┌────────

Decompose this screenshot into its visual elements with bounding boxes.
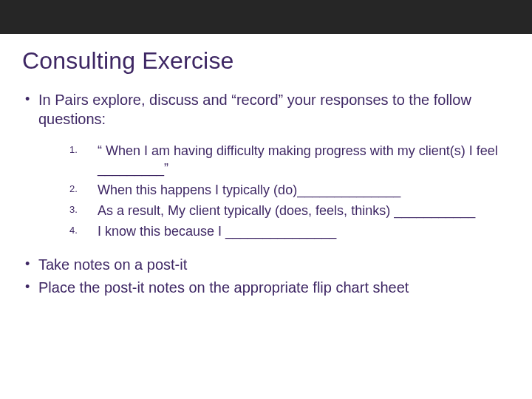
- list-number: 3.: [69, 203, 78, 216]
- numbered-list: 1. “ When I am having difficulty making …: [69, 142, 510, 240]
- bullet-text: Take notes on a post-it: [38, 256, 187, 273]
- bullet-item: Take notes on a post-it: [24, 256, 510, 275]
- slide-body: Consulting Exercise In Pairs explore, di…: [0, 34, 532, 298]
- bullet-text: Place the post-it notes on the appropria…: [38, 279, 409, 296]
- list-text: I know this because I _______________: [98, 224, 336, 239]
- list-item: 2. When this happens I typically (do)___…: [69, 181, 510, 199]
- top-bar: [0, 0, 532, 34]
- bullet-text: In Pairs explore, discuss and “record” y…: [38, 92, 471, 127]
- bullet-list: In Pairs explore, discuss and “record” y…: [24, 91, 510, 298]
- list-text: “ When I am having difficulty making pro…: [98, 143, 498, 176]
- list-item: 4. I know this because I _______________: [69, 222, 510, 240]
- list-text: As a result, My client typically (does, …: [98, 203, 475, 218]
- list-number: 4.: [69, 224, 78, 237]
- bullet-item: In Pairs explore, discuss and “record” y…: [24, 91, 510, 241]
- slide-title: Consulting Exercise: [22, 47, 510, 75]
- bullet-item: Place the post-it notes on the appropria…: [24, 279, 510, 298]
- list-item: 1. “ When I am having difficulty making …: [69, 142, 510, 178]
- list-number: 1.: [69, 143, 78, 157]
- list-item: 3. As a result, My client typically (doe…: [69, 202, 510, 219]
- list-number: 2.: [69, 183, 78, 196]
- list-text: When this happens I typically (do)______…: [98, 183, 400, 197]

└────────

Task — Output the entries above exactly, without their pictures.

Finished exercise —
Decompose this screenshot into its visual elements with bounding boxes.
- list-number: 3.: [69, 203, 78, 216]
- numbered-list: 1. “ When I am having difficulty making …: [69, 142, 510, 240]
- bullet-text: Take notes on a post-it: [38, 256, 187, 273]
- bullet-item: Take notes on a post-it: [24, 256, 510, 275]
- slide-body: Consulting Exercise In Pairs explore, di…: [0, 34, 532, 298]
- bullet-text: Place the post-it notes on the appropria…: [38, 279, 409, 296]
- list-text: I know this because I _______________: [98, 224, 336, 239]
- list-item: 2. When this happens I typically (do)___…: [69, 181, 510, 199]
- top-bar: [0, 0, 532, 34]
- bullet-text: In Pairs explore, discuss and “record” y…: [38, 92, 471, 127]
- bullet-list: In Pairs explore, discuss and “record” y…: [24, 91, 510, 298]
- list-text: “ When I am having difficulty making pro…: [98, 143, 498, 176]
- list-item: 4. I know this because I _______________: [69, 222, 510, 240]
- list-text: As a result, My client typically (does, …: [98, 203, 475, 218]
- list-number: 4.: [69, 224, 78, 237]
- bullet-item: In Pairs explore, discuss and “record” y…: [24, 91, 510, 241]
- slide-title: Consulting Exercise: [22, 47, 510, 75]
- bullet-item: Place the post-it notes on the appropria…: [24, 279, 510, 298]
- list-item: 1. “ When I am having difficulty making …: [69, 142, 510, 178]
- list-number: 1.: [69, 143, 78, 157]
- list-item: 3. As a result, My client typically (doe…: [69, 202, 510, 219]
- list-number: 2.: [69, 183, 78, 196]
- list-text: When this happens I typically (do)______…: [98, 183, 400, 197]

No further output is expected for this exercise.